Historically, the NLRB has determined whether two separate entities are joint employers by assessing whether they exert such direct and significant control over the same employees that they determine those matters governing the essential terms and conditions of employment.  The current ruling would expand the concept of direct and shared control to one of whether one entity exercises indirect control over another entity's employees or has a right to do so.
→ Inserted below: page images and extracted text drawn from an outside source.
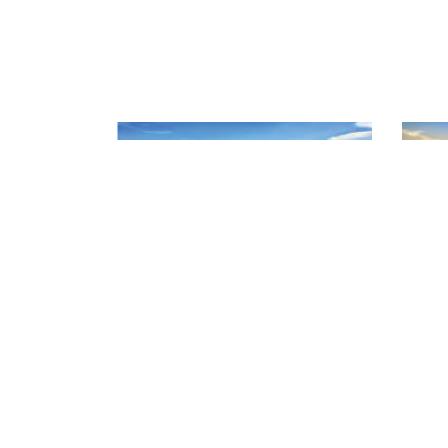
CHI CỤC QUẢN LÝ CHẤT L
Địa chỉ: 141 Nguyễn Văn Linh - P
Điện thoại: 02623 957 473
Website: www.daklakafiqad.gov.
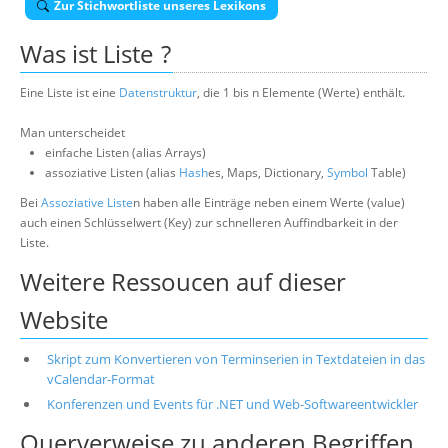
Zur Stichwortliste unseres Lexikons
Über uns
Was ist
Liste
?
Suche
Eine Liste ist eine
Datenstruktur
, die 1 bis n Elemente (Werte) enthält.
Man unterscheidet
einfache Listen (alias Arrays)
assoziative Listen (alias
Hash
es, Maps, Dictionary,
Symbol
Table)
Bei
Assoziative Liste
n haben alle Einträge neben einem Werte (value)
auch einen Schlüsselwert (Key) zur schnelleren Auffindbarkeit in der
Liste.
Weitere Ressoucen auf dieser
Website
Skript zum Konvertieren von Terminserien in Textdateien in das
vCalendar-Format
Konferenzen und Events für .NET und Web-Softwareentwickler
Querverweise zu anderen Begriffen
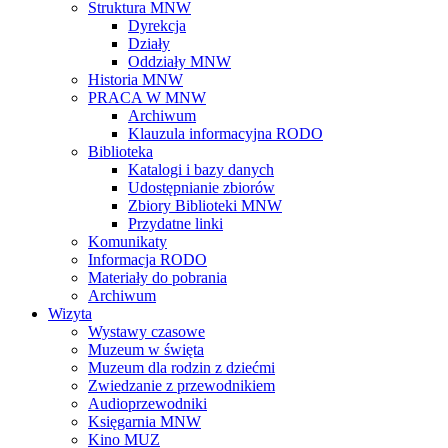
Struktura MNW
Dyrekcja
Działy
Oddziały MNW
Historia MNW
PRACA W MNW
Archiwum
Klauzula informacyjna RODO
Biblioteka
Katalogi i bazy danych
Udostępnianie zbiorów
Zbiory Biblioteki MNW
Przydatne linki
Komunikaty
Informacja RODO
Materiały do pobrania
Archiwum
Wizyta
Wystawy czasowe
Muzeum w święta
Muzeum dla rodzin z dziećmi
Zwiedzanie z przewodnikiem
Audioprzewodniki
Księgarnia MNW
Kino MUZ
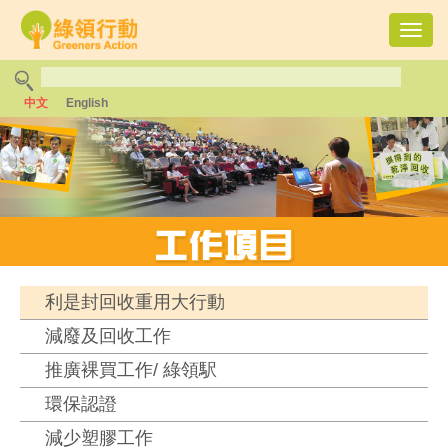
Toggl
navig
中文
English
利是封回收重用大行動
減廢及回收工作
推廣裸買工作/ 綠領駅
環保認證
減少塑膠工作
The Board indicates such decisions will be made on a case-by-case basis, and adds a great deal of uncertainty as to application of any standard.
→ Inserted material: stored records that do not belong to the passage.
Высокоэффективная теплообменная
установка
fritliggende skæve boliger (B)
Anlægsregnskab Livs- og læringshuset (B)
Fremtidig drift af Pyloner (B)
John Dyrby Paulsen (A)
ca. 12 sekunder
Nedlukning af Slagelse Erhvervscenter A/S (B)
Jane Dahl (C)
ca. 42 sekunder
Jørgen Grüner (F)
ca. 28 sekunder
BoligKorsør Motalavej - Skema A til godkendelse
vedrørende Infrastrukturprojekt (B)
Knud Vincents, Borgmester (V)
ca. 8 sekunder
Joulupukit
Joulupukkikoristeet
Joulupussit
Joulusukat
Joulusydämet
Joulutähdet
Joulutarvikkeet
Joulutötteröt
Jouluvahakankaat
The Board discusses the situation that where a "user" firm owns and controls the premises, dictates the essential nature of the job, and imposes the broad, operational contours of the work, and the supplier firm, pursuant to the user’s guidance, makes specific personnel decisions and administers job performance on a day-to-day basis, employees’ working conditions are a by-product of two layers of control, and thus two employers.   The Board emphasizes that the important factor is the right to control, in the common-law sense, which is probative of joint-employer status, as is the actual exercise of control, whether direct or indirect.

In making its ruling, the NLRB majority also introduces a concept previously unknown to collective bargaining.  That is, as a general rule, a joint employer will be required to bargain only with respect to such terms and conditions which it possesses the authority to control.

In its 3-2 ruling, the NLRB was split along party lines as the ruling was supported by the Board's three Democrats.  The two Republicans on the Board stated that:

"[T]he new joint-employer test fundamentally alters the law applicable to user-supplier, lessor-lessee, tenant-subsidiary, contractor-subcontractor, franchisor-franchisee, predecessor-successor, creditor-debtor, and contractor-consumer business relationships under the Act."

The dissent points out that the change in joint employer determinations will subject many entities to unprecedented new joint bargaining obligations that most do not even know they have, to potential joint liability, and to economic protest activity, including what has heretofore been unlawful secondary boycotts.  The dissent believes the majority’s test will foster substantial bargaining instability by requiring the non-consensual presence of many entities with diverse and conflicting interests on the "employer" side, and the involvement of multiple employers with each being required to bargain only with respect to the term of employment that it possesses the authority to control.  The dissent suggests that this new test will introduce segmented issue-by-issue negotiating and confusion over which entities must (or must not) engage in bargaining over particular employment terms.